Likewise, does Wake Forest’s prelaw program cover the staggering six-figure debt that now burdens the vast majority of new attorneys generally, whose median starting salaries have fallen to $60,000? Does it discuss the widespread career dissatisfaction among practicing attorneys? Let’s hope so.

Troublesome turns

Assuming Wake Forest has, indeed, included these and other essential elements of a truly valuable prelaw curriculum, other aspects of the program suggest competing agendas at work.

Why does Wake Forest offer its prelaw program only in the summer — at a cost of $3,240 per course? (“An interested student would receive maximum benefit from enrolling in both courses,” the letter notes.) Why not offer a course that provides meaningful insights into law school and the profession during the regular academic year? And don’t tell me that professorial teaching loads have become too burdensome.

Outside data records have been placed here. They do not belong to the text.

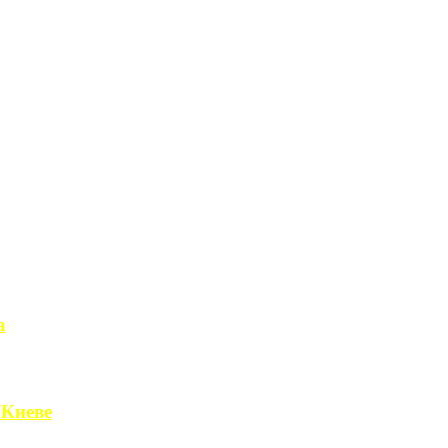
а
чет получить ...
 Киеве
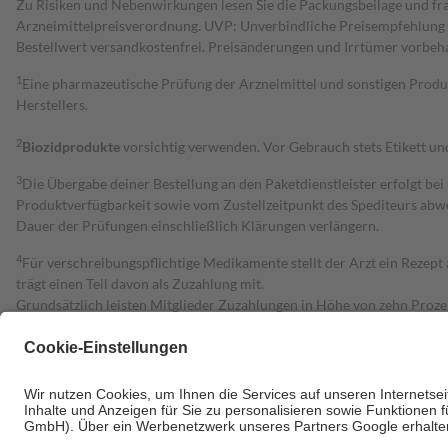
Zu Risiken und Nebenwirkungen lesen Sie die Packungsbeilage und fra
Arzneimittelpreisverordnung. UVP: Unverbindliche Preisempfehlung de
Bestell­wert versand­kosten­frei. Preisänderungen und Irrtümer vorbeh
1
Eine pharmazeutische Prüfung der Arzneimittel und sonstigen Pro
Herstellers.
2
Biozidprodukte
vorsichtig verwenden. Vor Gebrauch stets Etikett u
3
Die Übergabe deiner Bestellung an den Paketdienstleister erfolgt bei
Produktverfügbarkeit sowie vom Zustellzeitpunkt des Spediteurs abwe
Dauer der Prüfungen einschließlich Klärungen verlängern.
4
Für verschreibungspflichtige Medikamente stellt der Arzt ein Rezept 
trägt einen Teil davon als Zuzahlung mit.
Grundsätzlich leisten Mitglieder Zuzahlungen in Höhe von zehn Proz
zu entrichten.
Diese Regeln gelten grundsätzlich auch für Online-Apotheken.
Bei Heilmitteln und häuslicher Krankenpflege beträgt die Zuzahlung 
Um das Engagement der Versicherten für ihre eigene Gesundheit zu stä
• Kindern und Jugendlichen bis zum vollendeten 18. Lebensjahr mit
• Untersuchungen zur Vorsorge und Früherkennung, die von der GKV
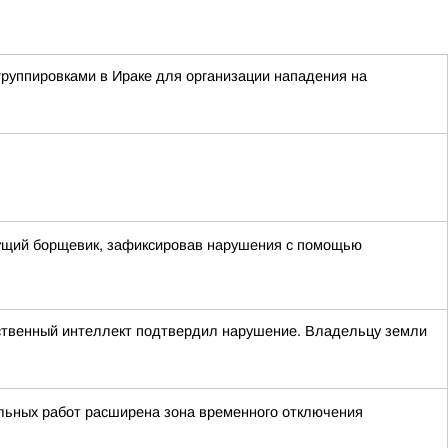
группировками в Ираке для организации нападения на
стущий борщевик, зафиксировав нарушения с помощью
сственный интеллект подтвердил нарушение. Владельцу земли
льных работ расширена зона временного отключения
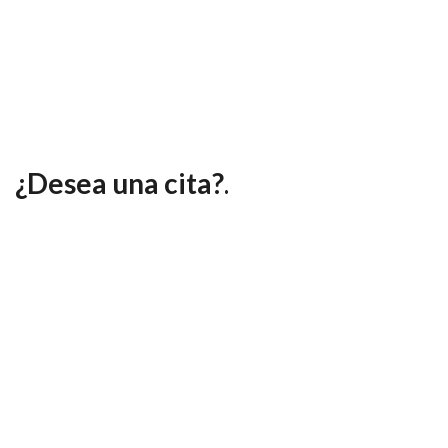
¿Desea una cita?
.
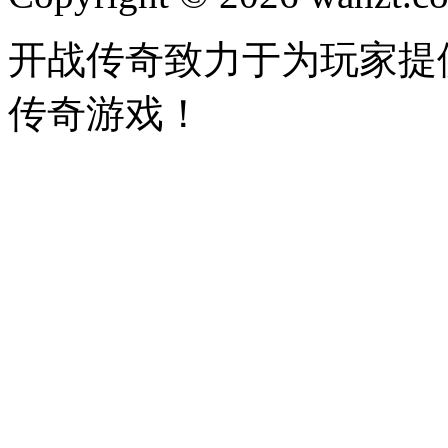
开战传奇致力于为玩家提
传奇游戏！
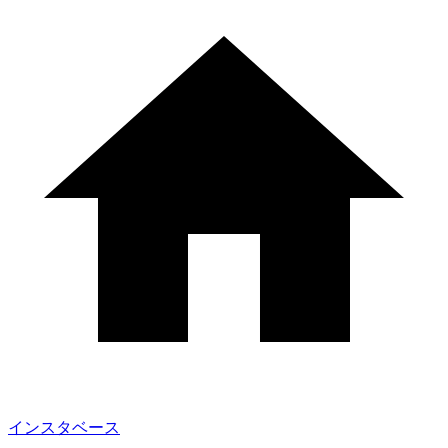
インスタベース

Another item gave me pause. The press release announcing the Wake Forest program included this enticing remark from the law professor who co-teaches the classes: “Since we will have gotten to know the students, we will also gladly write letters of recommendation about the student’s ability to do law school work.”

His colleague added this: “In fact, we are very excited that one of our students, who applied to law school this year with our help, was accepted at several top-ranked law schools.”

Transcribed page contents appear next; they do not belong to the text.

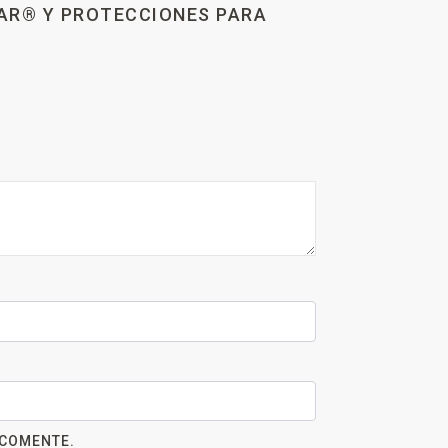
LAR® Y PROTECCIONES PARA
 COMENTE.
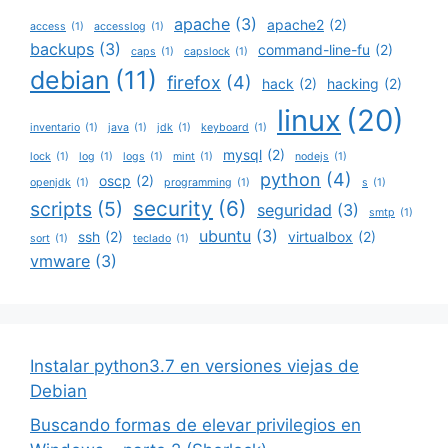
apache
(3)
apache2
(2)
access
(1)
accesslog
(1)
backups
(3)
command-line-fu
(2)
caps
(1)
capslock
(1)
debian
(11)
firefox
(4)
hack
(2)
hacking
(2)
linux
(20)
inventario
(1)
java
(1)
jdk
(1)
keyboard
(1)
mysql
(2)
lock
(1)
log
(1)
logs
(1)
mint
(1)
nodejs
(1)
python
(4)
oscp
(2)
openjdk
(1)
programming
(1)
s
(1)
security
(6)
scripts
(5)
seguridad
(3)
smtp
(1)
ubuntu
(3)
ssh
(2)
virtualbox
(2)
sort
(1)
teclado
(1)
vmware
(3)
Instalar python3.7 en versiones viejas de
Debian
Buscando formas de elevar privilegios en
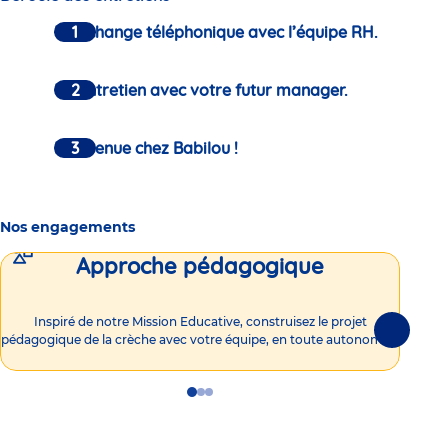
Un échange téléphonique avec l’équipe RH.
Un entretien avec votre futur manager.
Bienvenue chez Babilou !
Nos engagements
Approche pédagogique
Int
Inspiré de notre Mission Educative, construisez le projet
Suivante
pédagogique de la crèche avec votre équipe, en toute autonomie !
Go
Go
Go
to
to
to
slide
slide
slide
1
2
3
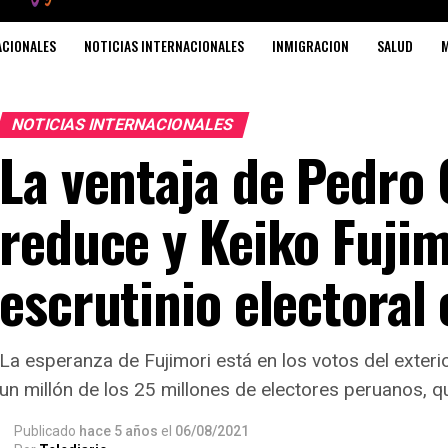
ACIONALES
NOTICIAS INTERNACIONALES
INMIGRACION
SALUD
M
NOTICIAS INTERNACIONALES
La ventaja de Pedro 
reduce y Keiko Fujim
escrutinio electoral
La esperanza de Fujimori está en los votos del exteri
un millón de los 25 millones de electores peruanos, 
Publicado
hace 5 años
el
06/08/2021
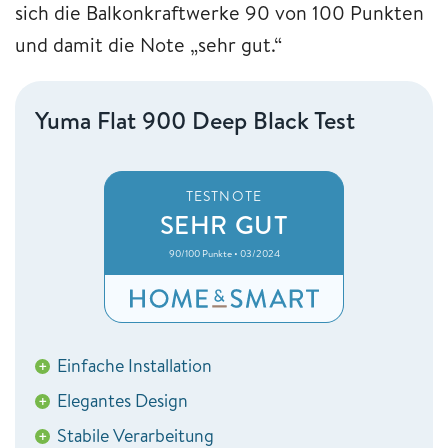
sich die Balkonkraftwerke 90 von 100 Punkten
und damit die Note „sehr gut.“
Yuma Flat 900 Deep Black Test
TESTNOTE
SEHR GUT
90/100 Punkte • 03/2024
Einfache Installation
+
Elegantes Design
+
Stabile Verarbeitung
+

Those comments don’t neutralize student confirmation bias; they reinforce it.

Closing the deal

And then there’s this: The law school admissions office “will waive the $60.00 application fee for any student who attended the summer Program this year who later applies to Wake Forest Law School.” More applications — even from unqualified students — lower a school’s acceptance rate and thereby raise its U.S. News ranking.

But that’s not all. Again, directly from the press release: “[I]f that student is admitted and enrolls at Wake Forest law school, the student will receive a tuition credit for the first year equal to the amount spent for tuition in attending the summer program. That’s right—you could get the law school to pay you back for the money spent on tuition this year for the Summer Pre-Law Program!”

Here are the only words missing from the pitch: Act now while supplies last!

Something is amiss when the lines used to sell a prelaw education read like a late-night infomercial for steak knives.